Newly announced members of the expanding alliance cover leading national and regional media groups across multiple continents, including France’s CMA Media, Switzerland’s Ringier, and leading Canadian organizations such as The Globe and Mail and public broadcaster CBC/Radio Canada. Jean-Christophe Tortora, Deputy Chief Executive of CMA Media, outlined the coalition’s core mission to attendees of the World Association of News Publishers (WAN-IFRA) global gathering hosted this week in Marseille, the coastal port city in southern France.
Tortora emphasized that leading news publishers across the globe are ready to rewrite the rules of their long-standing imbalanced relationship with big technology firms and global regulatory bodies. He called for a sweeping “new deal” that centers three non-negotiable priorities: equitable value-sharing between news creators and AI developers, robust legal protections for copyrighted journalistic content, and the preservation of independent, fact-based journalism that serves public interest.
SPUR was first co-founded earlier this year by a core group of major European and UK-based media companies, which in addition to the BBC, Guardian, and Sky News, includes the Financial Times, Telegraph Media Group, and pan-European publisher Mediahuis. The alliance’s expansion to more than 30 member organizations comes as the entire global news industry grapples with growing existential uncertainty over its future business model, a topic that dominated discussions across the three-day WAN-IFRA conference. The widespread uncompensated scraping of news content to train AI systems has emerged as the most pressing threat to publisher revenue in decades.
The urgency of the industry’s concerns was highlighted just days before the Marseille conference, when New York Times publisher Arthur Gregg Sulzberger told U.S. lawmakers that major tech companies engage in outright “strip-mining” of news websites, harvesting millions of articles without consent or any form of payment to build and improve their AI products.
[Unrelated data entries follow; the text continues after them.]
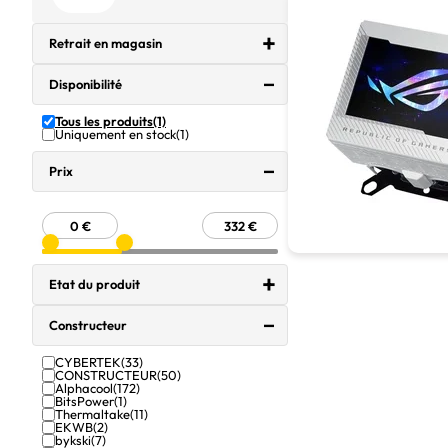
Retrait en magasin
Disponibilité
Tous les produits
(1)
Uniquement en stock
(1)
Prix
Etat du produit
Constructeur
CYBERTEK
(33)
CONSTRUCTEUR
(50)
Alphacool
(172)
BitsPower
(1)
Thermaltake
(11)
EKWB
(2)
bykski
(7)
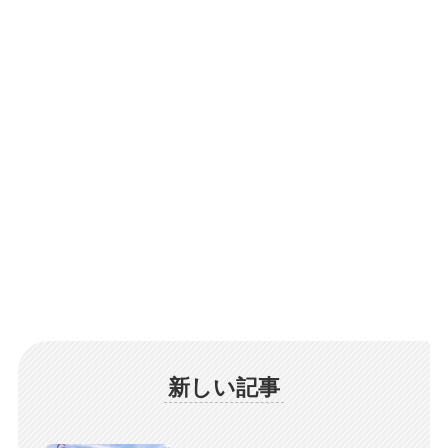
新しい記事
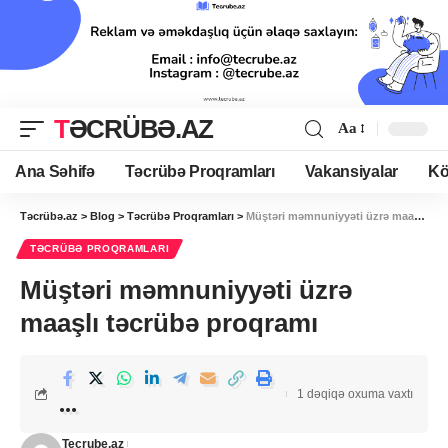
TƏCRÜBƏ.AZ
Aa
Ana Səhifə
Təcrübə Proqramları
Vakansiyalar
Kö
Təcrübə.az
>
Blog
>
Təcrübə Proqramları
>
Müştəri məmnuniyyəti üzrə maaşlı təcrübə proqramı
TƏCRÜBƏ PROQRAMLARI
Müştəri məmnuniyyəti üzrə
maaşlı təcrübə proqramı
1 dəqiqə oxuma vaxtı
Tecrube.az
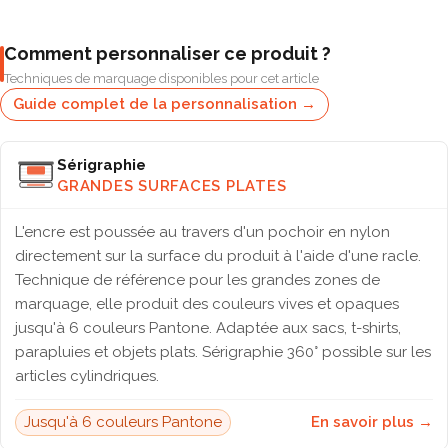
Comment personnaliser ce produit ?
Techniques de marquage disponibles pour cet article
Guide complet de la personnalisation →
Sérigraphie
GRANDES SURFACES PLATES
L'encre est poussée au travers d'un pochoir en nylon
directement sur la surface du produit à l'aide d'une racle.
Technique de référence pour les grandes zones de
marquage, elle produit des couleurs vives et opaques
jusqu'à 6 couleurs Pantone. Adaptée aux sacs, t-shirts,
parapluies et objets plats. Sérigraphie 360° possible sur les
articles cylindriques.
Jusqu'à 6 couleurs Pantone
En savoir plus →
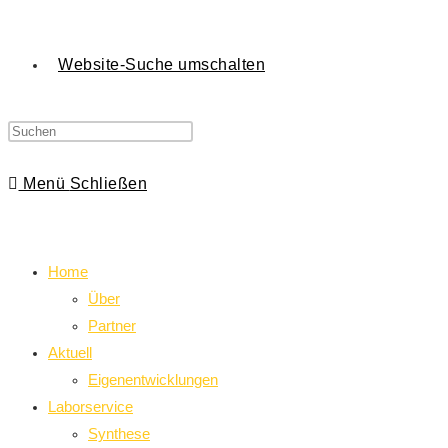
Website-Suche umschalten
Menü
Schließen
Home
Über
Partner
Aktuell
Eigenentwicklungen
Laborservice
Synthese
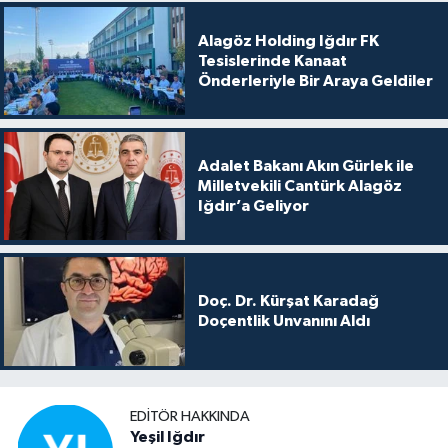
Alagöz Holding Iğdır FK
Tesislerinde Kanaat
Önderleriyle Bir Araya Geldiler
Adalet Bakanı Akın Gürlek ile
Milletvekili Cantürk Alagöz
Iğdır’a Geliyor
Doç. Dr. Kürşat Karadağ
Doçentlik Unvanını Aldı
EDITÖR HAKKINDA
Yeşil Iğdır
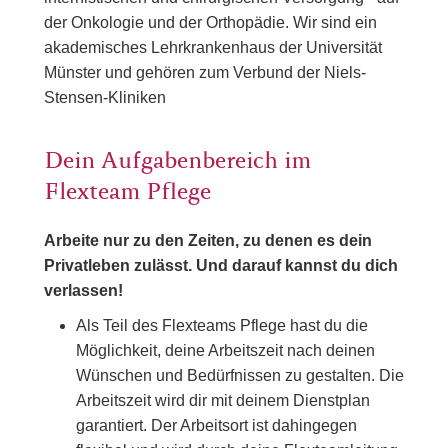
der Onkologie und der Orthopädie. Wir sind ein
akademisches Lehrkrankenhaus der Universität
Münster und gehören zum Verbund der Niels-
Stensen-Kliniken
Dein Aufgabenbereich im
Flexteam Pflege
Arbeite nur zu den Zeiten, zu denen es dein
Privatleben zulässt. Und darauf kannst du dich
verlassen!
Als Teil des Flexteams Pflege hast du die
Möglichkeit, deine Arbeitszeit nach deinen
Wünschen und Bedürfnissen zu gestalten. Die
Arbeitszeit wird dir mit deinem Dienstplan
garantiert. Der Arbeitsort ist dahingegen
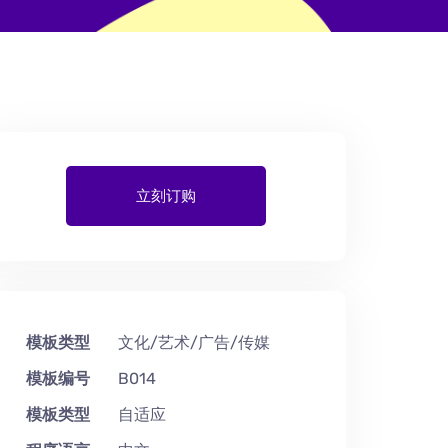
立刻订购
模板类型
文化/艺术/广告/传媒
模板编号
B014
模板类型
自适应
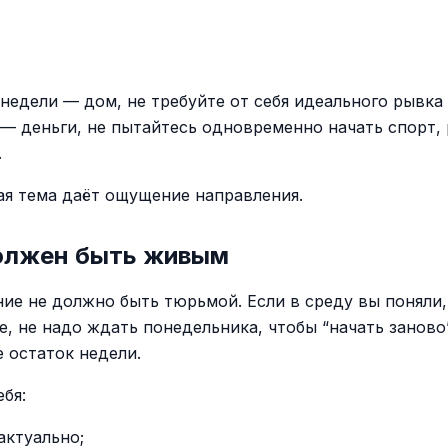
недели — дом, не требуйте от себя идеального рывка 
 — деньги, не пытайтесь одновременно начать спорт,
.
ая тема даёт ощущение направления.
олжен быть живым
ие не должно быть тюрьмой. Если в среду вы поняли,
е, не надо ждать понедельника, чтобы “начать заново
 остаток недели.
бя:
актуально;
In line with this criticism, SPUR’s core position holds that professional news content requires enormous financial investment from publishers to produce, and AI companies that profit from this content have a clear obligation to pay a fair market rate for its use.
To turn its mission into action, the coalition has laid out two key initial goals. First, it plans to develop dedicated industry infrastructure that will allow publishers to accurately track and measure how often and in what ways AI systems access and utilize their journalistic content. Second, SPUR will lead collective negotiations to establish clear, scalable frameworks that let AI developers license news content legally and transparently.
Anna Bateson, chief executive of Guardian Media Group and one of SPUR’s founding members, called the rapid expansion of the coalition a turning point for the global movement. “Welcoming 30 new members… gives SPUR the scale required to turn its mission into a global mandate,” Bateson said. She added that the collective weight of the alliance will lend legitimacy to the industry-led standards SPUR is developing, protecting publishers’ intellectual property while also giving AI developers a clear path to enter into legal, sustainable licensing agreements that work for both sides.
Looking ahead to the upcoming G7 leaders summit being hosted this month in the French Alpine town of Evian, Tortora called on French President Emmanuel Macron to prioritize the global publishing industry’s concerns during the gathering of world leaders, pushing for regulatory and political support for the coalition’s push for fair compensation.